==== Record extracts

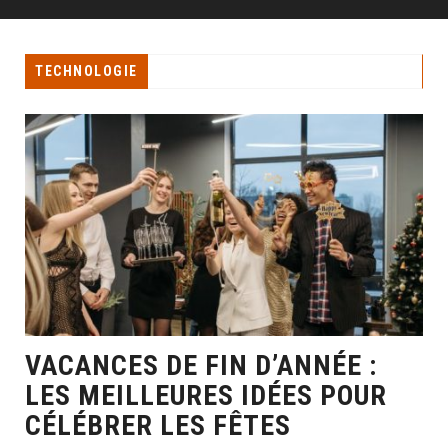
TECHNOLOGIE
VACANCES DE FIN D’ANNÉE :
LES MEILLEURES IDÉES POUR
CÉLÉBRER LES FÊTES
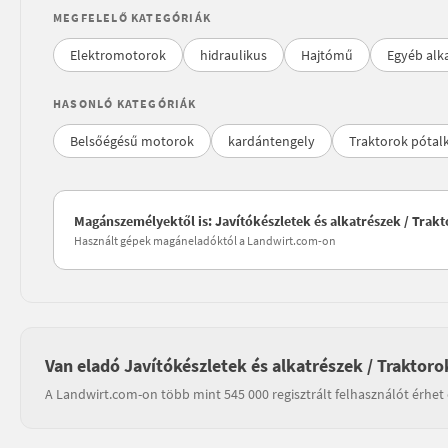
MEGFELELŐ KATEGÓRIÁK
Elektromotorok
hidraulikus
Hajtómű
Egyéb alk
HASONLÓ KATEGÓRIÁK
Belsőégésű motorok
kardántengely
Traktorok pótalk
Magánszemélyektől is: Javítókészletek és alkatrészek / Trak
Használt gépek magáneladóktól a Landwirt.com-on
Van eladó Javítókészletek és alkatrészek / Traktoro
A Landwirt.com-on több mint 545 000 regisztrált felhasználót érhet 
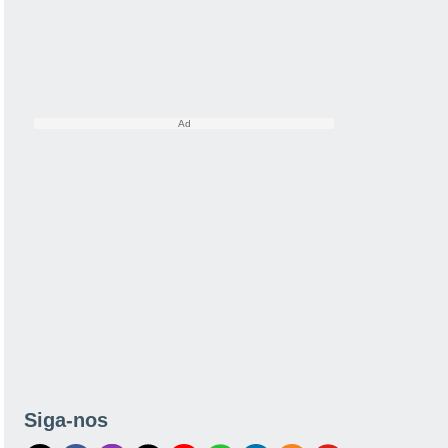
Siga-nos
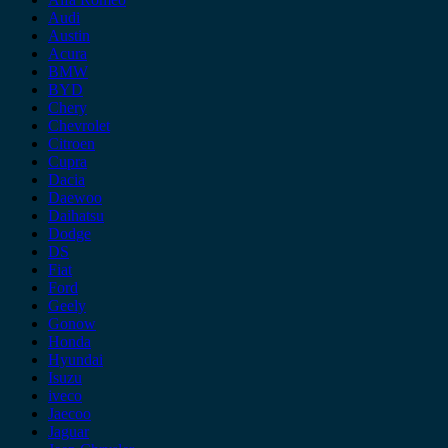
Audi
Austin
Acura
BMW
BYD
Chery
Chevrolet
Citroen
Cupra
Dacia
Daewoo
Daihatsu
Dodge
DS
Fiat
Ford
Geely
Gonow
Honda
Hyundai
Isuzu
iveco
Jaecoo
Jaguar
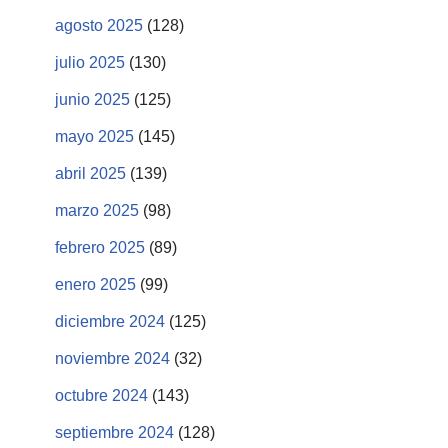
agosto 2025
(128)
julio 2025
(130)
junio 2025
(125)
mayo 2025
(145)
abril 2025
(139)
marzo 2025
(98)
febrero 2025
(89)
enero 2025
(99)
diciembre 2024
(125)
noviembre 2024
(32)
octubre 2024
(143)
septiembre 2024
(128)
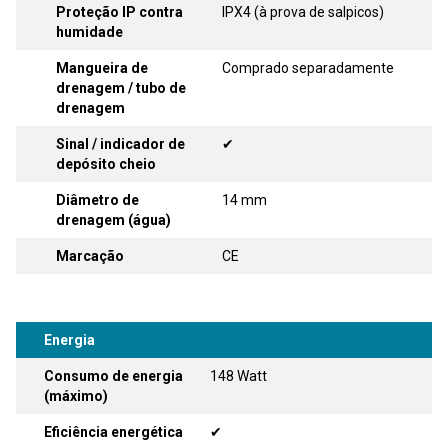
Proteção IP contra
IPX4 (à prova de salpicos)
humidade
Mangueira de
Comprado separadamente
drenagem / tubo de
drenagem
Sinal / indicador de
✔
depósito cheio
Diâmetro de
14 mm
drenagem (água)
Marcação
CE
Energia
Consumo de energia
148 Watt
(máximo)
Eficiência energética
✔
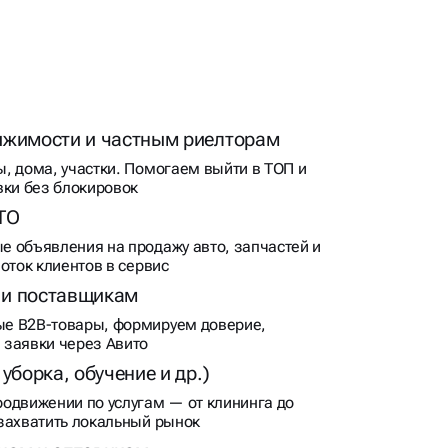
ижимости и частным риелторам
, дома, участки. Помогаем выйти в ТОП и
вки без блокировок
ТО
 объявления на продажу авто, запчастей и
оток клиентов в сервис
 и поставщикам
е B2B-товары, формируем доверие,
 заявки через Авито
уборка, обучение и др.)
одвижении по услугам — от клининга до
захватить локальный рынок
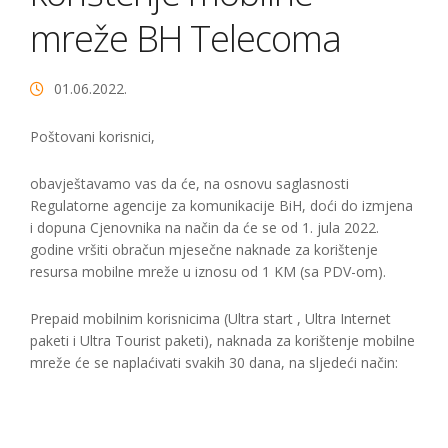
mreže BH Telecoma
01.06.2022.
Poštovani korisnici,
obavještavamo vas da će, na osnovu saglasnosti
Regulatorne agencije za komunikacije BiH, doći do izmjena
i dopuna Cjenovnika na način da će se od 1. jula 2022.
godine vršiti obračun mjesečne naknade za korištenje
resursa mobilne mreže u iznosu od 1 KM (sa PDV-om).
Prepaid mobilnim korisnicima (Ultra start , Ultra Internet
paketi i Ultra Tourist paketi), naknada za korištenje mobilne
mreže će se naplaćivati svakih 30 dana, na sljedeći način:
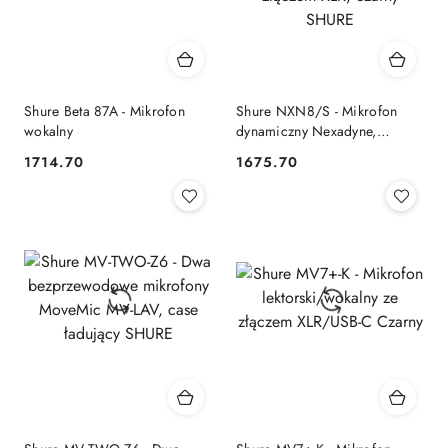
Shure Beta 87A - Mikrofon
Shure NXN8/S - Mikrofon
wokalny
dynamiczny Nexadyne,
Superkardioidalny ze złączem
1714.70
1675.70
Cena:
Cena:
XLR, czarny SHURE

========

**Your assignment**. Return all lines from the entries that contain the string "Ultra".

**Your solution**.
Prepaid mobilnim korisnicima (Ultra start , Ultra Internet
paketi i Ultra Tourist paketi), naknada za korištenje mobilne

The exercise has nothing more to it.